======== Provided material

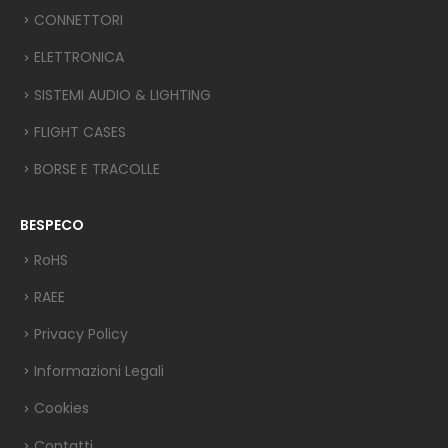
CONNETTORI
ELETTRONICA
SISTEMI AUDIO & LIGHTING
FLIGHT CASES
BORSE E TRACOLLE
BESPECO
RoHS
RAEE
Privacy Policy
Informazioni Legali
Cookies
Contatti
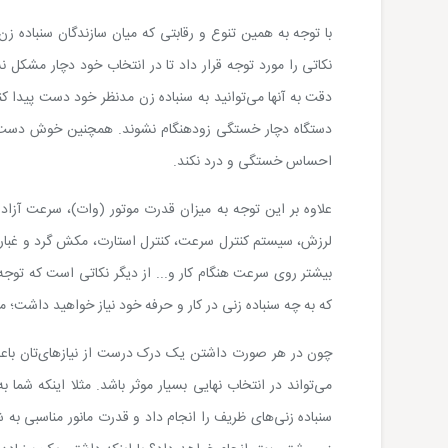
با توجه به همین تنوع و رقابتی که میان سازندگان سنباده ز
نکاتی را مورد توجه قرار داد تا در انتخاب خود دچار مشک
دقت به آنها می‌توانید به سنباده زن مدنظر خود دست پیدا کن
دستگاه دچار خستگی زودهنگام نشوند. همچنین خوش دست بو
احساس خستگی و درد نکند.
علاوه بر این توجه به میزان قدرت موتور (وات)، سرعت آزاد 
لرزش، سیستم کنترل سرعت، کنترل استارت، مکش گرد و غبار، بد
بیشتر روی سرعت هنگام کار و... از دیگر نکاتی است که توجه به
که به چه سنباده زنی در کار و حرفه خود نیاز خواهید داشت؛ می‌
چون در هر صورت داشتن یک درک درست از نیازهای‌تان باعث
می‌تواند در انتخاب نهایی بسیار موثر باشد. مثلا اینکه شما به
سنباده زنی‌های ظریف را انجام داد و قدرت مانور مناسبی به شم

================

Exercise aim: Could you print all of the entries above exactly as written, minus the pictures?

Response for this exercise:
CONNETTORI
ELETTRONICA
SISTEMI AUDIO & LIGHTING
FLIGHT CASES
BORSE E TRACOLLE
BESPECO
RoHS
RAEE
Privacy Policy
Informazioni Legali
Cookies
Contatti
با توجه به همین تنوع و رقابتی که میان سازندگان سنباده ز
نکاتی را مورد توجه قرار داد تا در انتخاب خود دچار مشک
دقت به آنها می‌توانید به سنباده زن مدنظر خود دست پیدا کن
دستگاه دچار خستگی زودهنگام نشوند. همچنین خوش دست بو
احساس خستگی و درد نکند.
علاوه بر این توجه به میزان قدرت موتور (وات)، سرعت آزاد 
لرزش، سیستم کنترل سرعت، کنترل استارت، مکش گرد و غبار، بد
بیشتر روی سرعت هنگام کار و... از دیگر نکاتی است که توجه به
که به چه سنباده زنی در کار و حرفه خود نیاز خواهید داشت؛ می‌
چون در هر صورت داشتن یک درک درست از نیازهای‌تان باعث
می‌تواند در انتخاب نهایی بسیار موثر باشد. مثلا اینکه شما به
سنباده زنی‌های ظریف را انجام داد و قدرت مانور مناسبی به شم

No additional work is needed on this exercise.